Дядяй снова замолкает и молчит на этот раз особенно долго, глядя на свои руки, сложенные на столе. Он словно прислушивается к тому, что происходит у него внутри.

— Да, форменный! — нарушает он, наконец, тишину и вдруг разражается грубейшей бранью. Ругается он долго, остервенело, потом стихает и ходит, успокаиваясь, по избе.

Застолье явно подошло к концу. Володя Иванович устал от разговора и выпивки и хочет спать, однако все же еще пытается что-то рассказать.

— П-понимаешь, какое дело... — бормочет он неразборчиво. — С-стоит он на посту, а тот мимо идет... Он ему кричит: «Стой, кто идет?» А тот идет! Он ему снова: «Стой, кто идет». А тот идет!

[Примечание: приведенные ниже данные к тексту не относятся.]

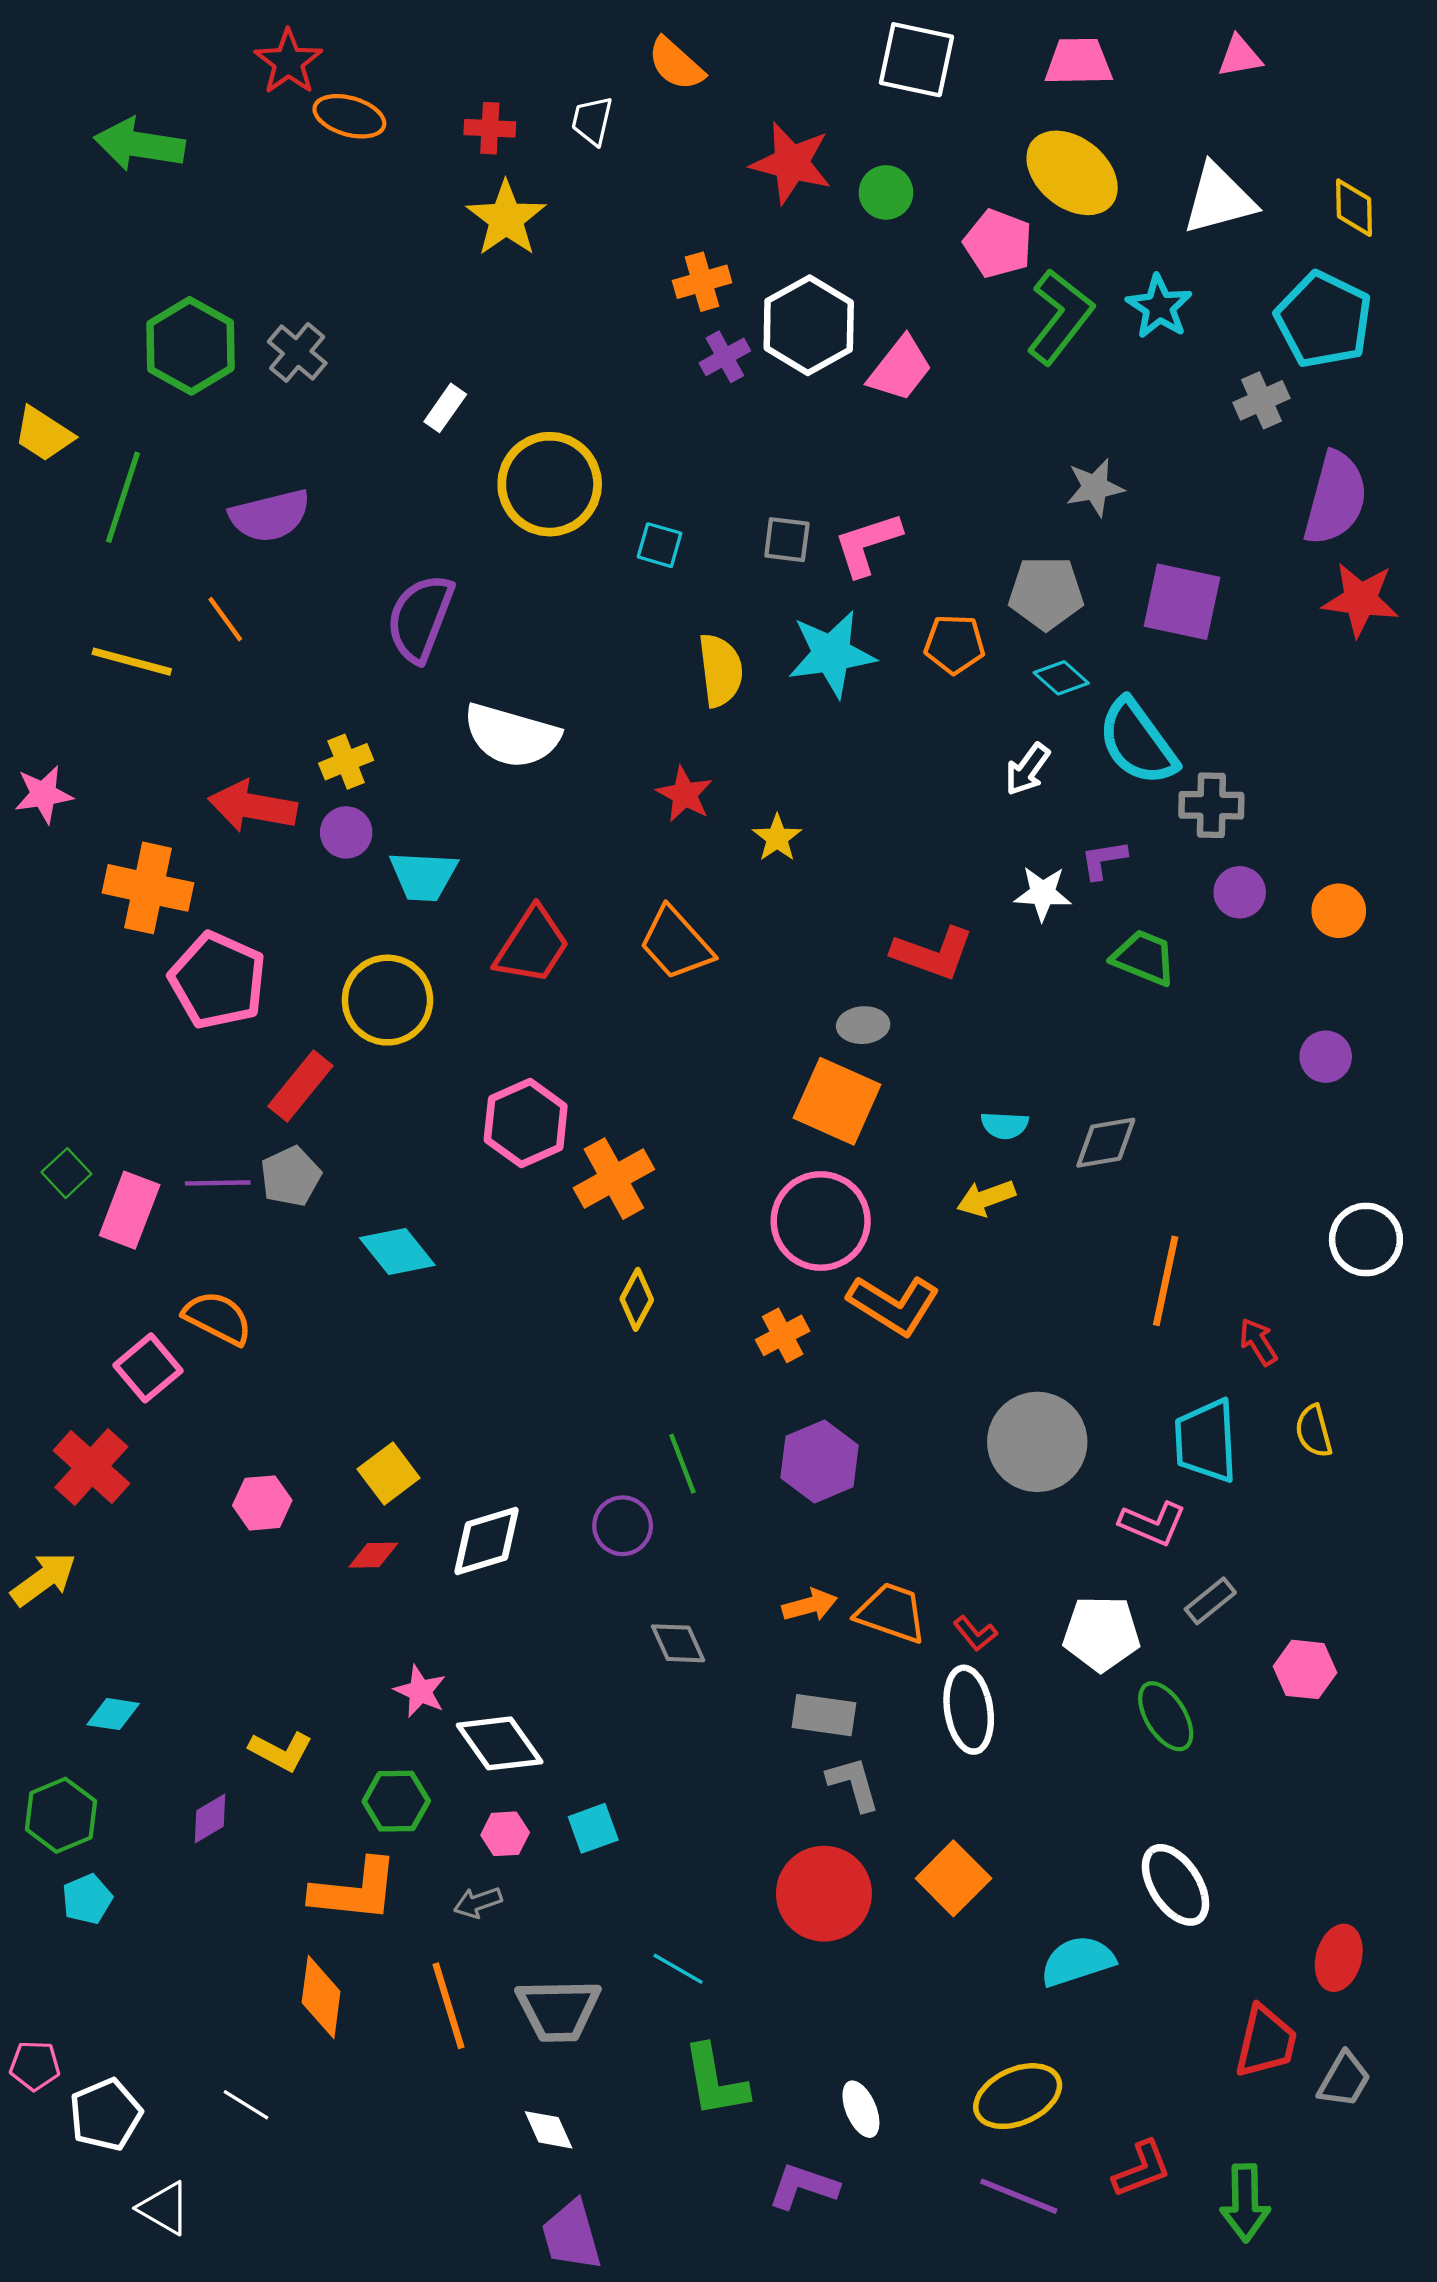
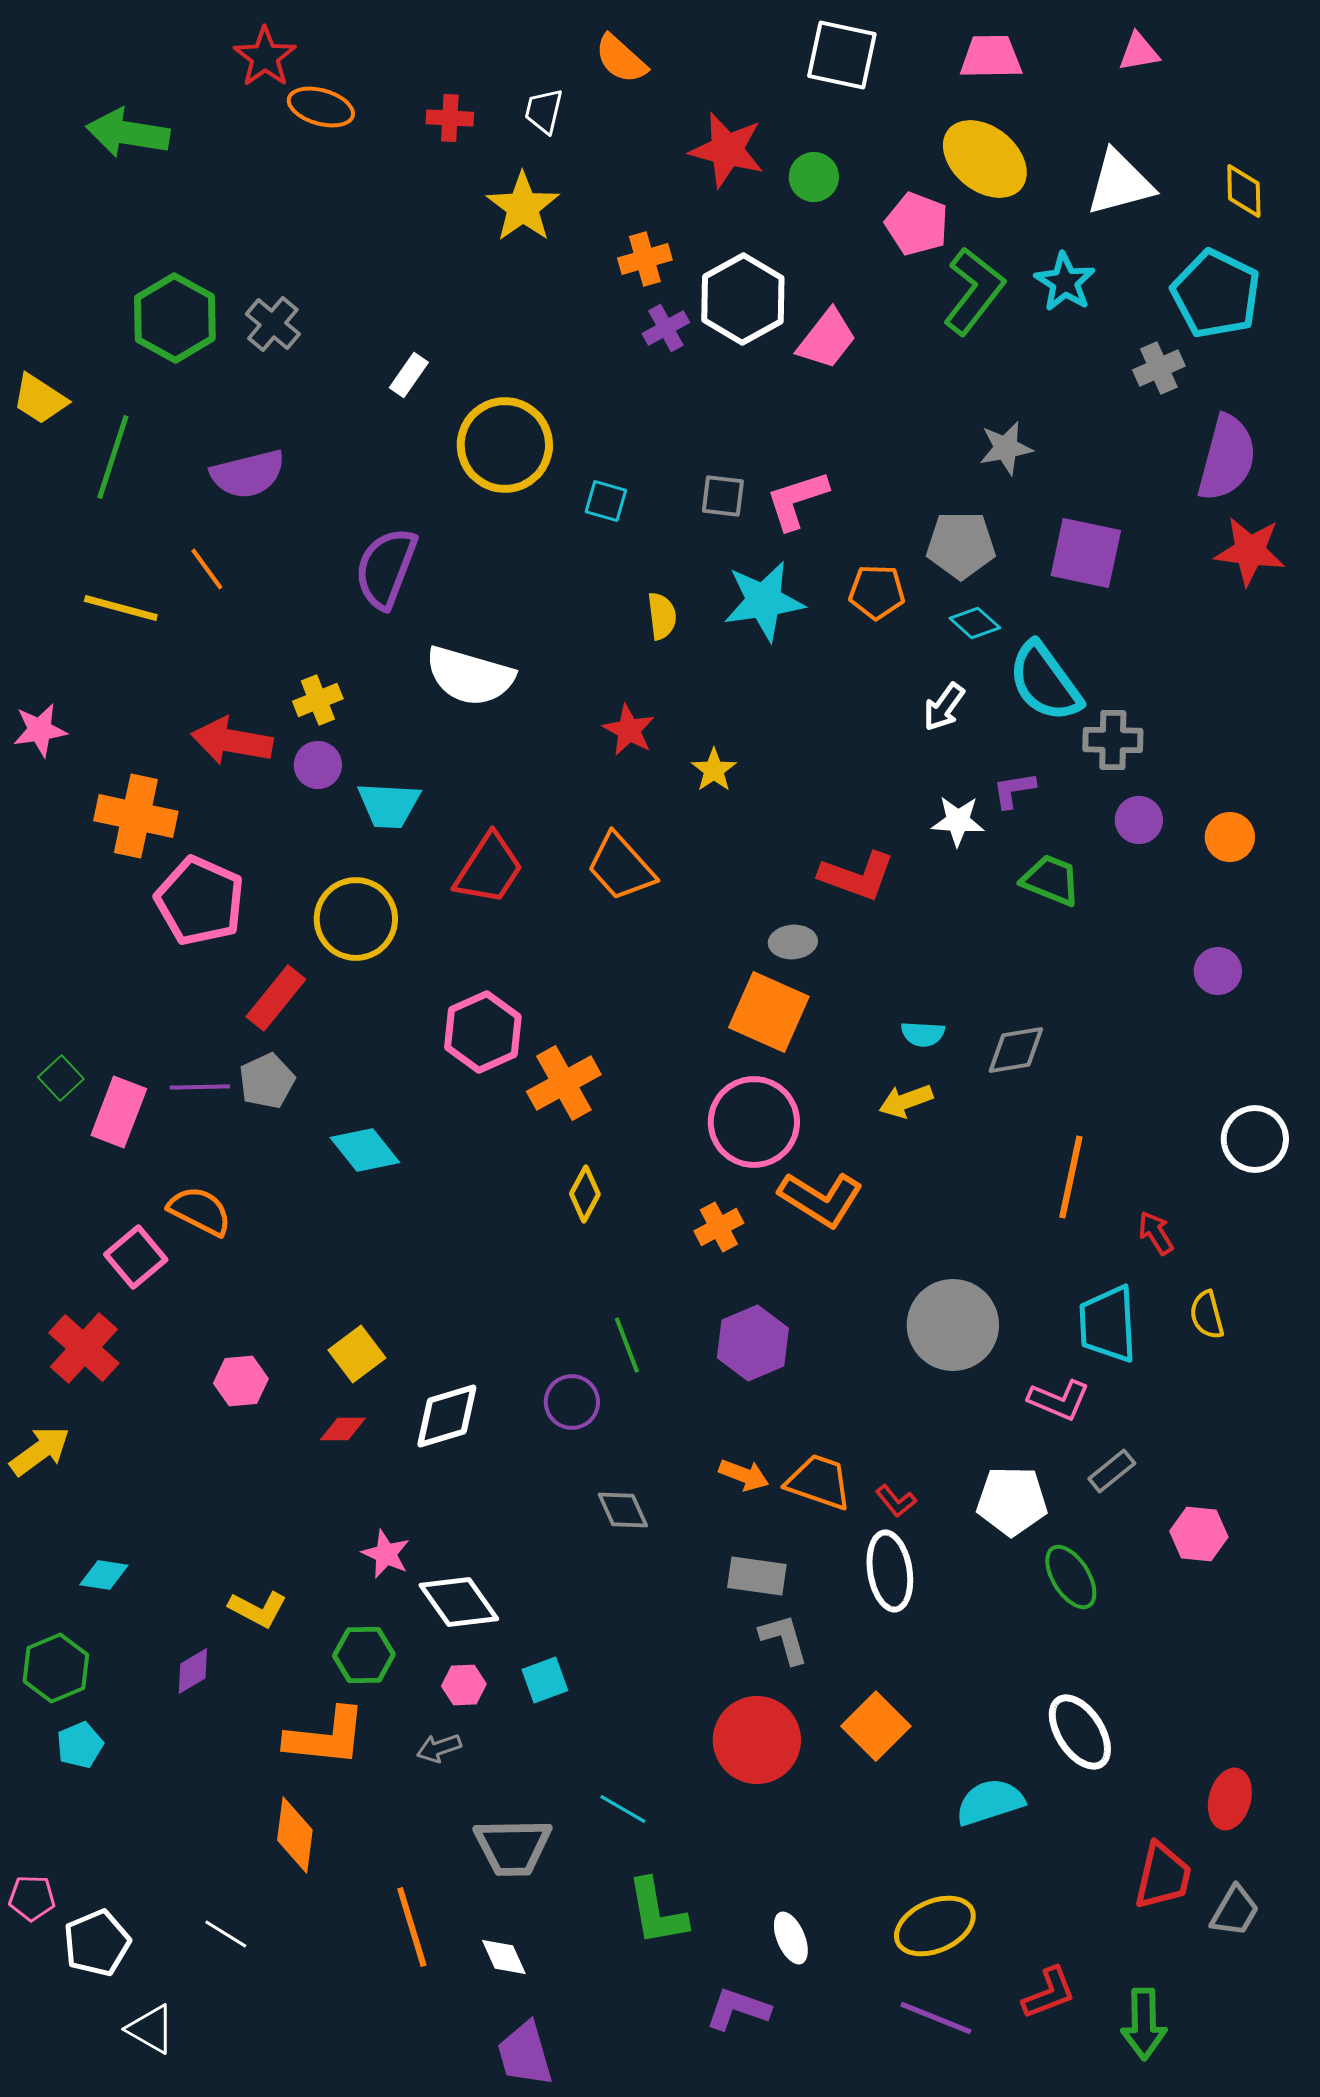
yellow star: (506, 219) -> (523, 207), moved
yellow semicircle: (721, 670) -> (662, 616), size x0.7
orange arrow: (810, 1605) -> (744, 1475), turned 36
orange line: (448, 2006) -> (412, 1927), moved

Володя Иванович пьяно машет рукой.

Колесаев слушает гостя, пытаясь понять, что с ним делать, а потом решает:

— Давай спать, а?

...Ночью Никанор Митрофанович вдруг просыпается (спит он на жарко натопленной лежанке, меж двух тулупов) и долго сидит, подобрав ноги, опершись подбородком о колено.

Чего бы, кажется, вскакивать ему среди ночи, чего бы сидеть бессонно в светлой и холодной от выпавшего за окном снега избе, него бы вспоминать своего непутевого зятя, кости которого, вероятно, уже истлели в земле? А вот вспоминает, не спит, мается!..

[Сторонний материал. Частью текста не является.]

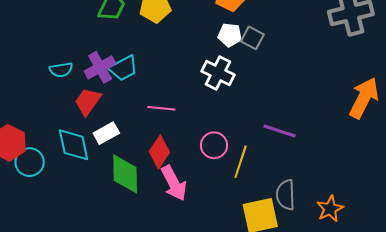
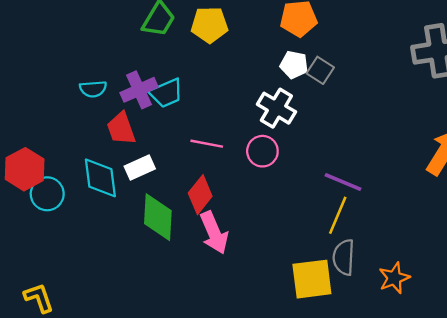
red trapezoid: (88, 101) -> (121, 129), turned -60
pink circle: (214, 145) -> (262, 151), moved
yellow line: (241, 162) -> (338, 215), moved

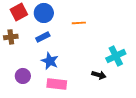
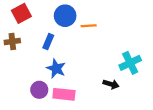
blue circle: (44, 13) -> (65, 16), moved
blue rectangle: (43, 37) -> (48, 42), turned -40
purple circle: (23, 76) -> (39, 90), moved

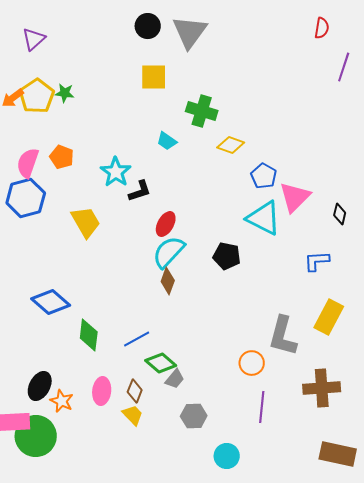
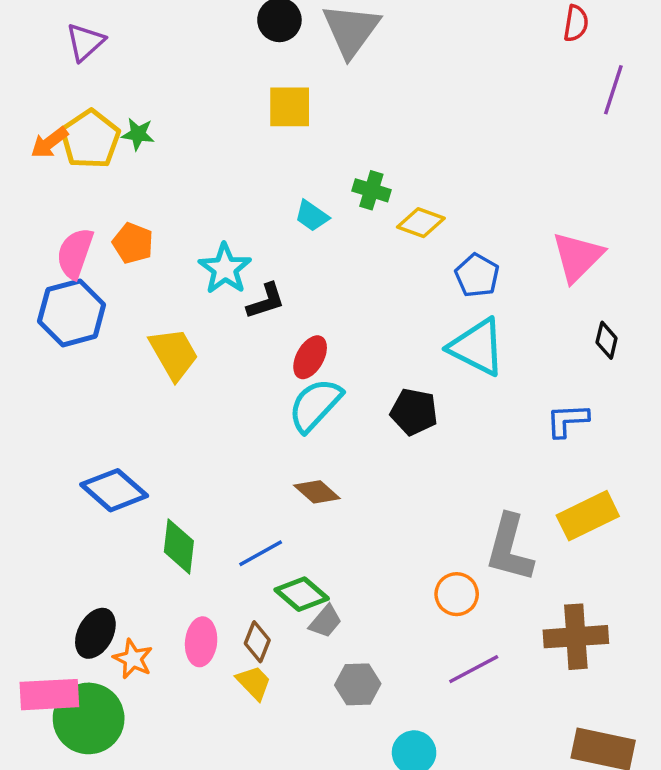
green cross: (202, 111) -> (371, 190), moved, size x0.7
pink triangle: (295, 197) -> (578, 257), moved
brown diamond: (168, 281) -> (317, 492), moved, turned -68
yellow rectangle: (329, 317) -> (588, 516), turned 36
purple line: (262, 407) -> (474, 669), turned 56

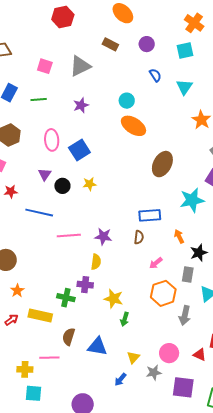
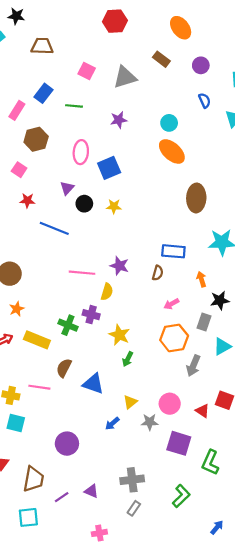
brown ellipse: (162, 164) -> (196, 198), turned -35
pink line: (69, 235) -> (82, 273), moved

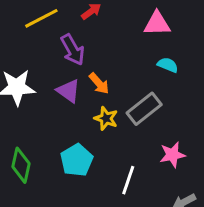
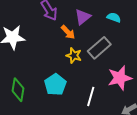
purple triangle: (68, 91) -> (83, 17), moved, turned 48
pink star: (172, 155) -> (120, 78), size x1.4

За окном набирает силы не ко времени пурга. Ветер качает голые деревья, с шумом бросается из-за штакетникового забора на крышу и, перевалив через нее, уносится в степь. А в степи по смерзшемуся ковылю, по темному льду замерзших луж бесконечно текут в сторону железнодорожной станции белесые снежные полосы, на пути которых, меж поселком и железной дорогой, стоит обелиск. Если бы удалось зажечь спичку и, прикрыв ее ладонями, посветить, то на медной дощечке можно было бы прочесть фасонно выбитые слова:

«Здесь, на этом месте, погиб тракторист совхоза имени Урицкого Михаил Антонович Баканов». Ниже — даты рождения и смерти. Выше в металлической рамке, залепленной снегом, — молодое улыбающееся лицо.

А по широкой степи, мимо обелиска, все текут и текут подгоняемые ветром белые снеговые полосы — к железной дороге, к станции, от которой паровозы в клубах дыма влекут поезда с людьми во все стороны света.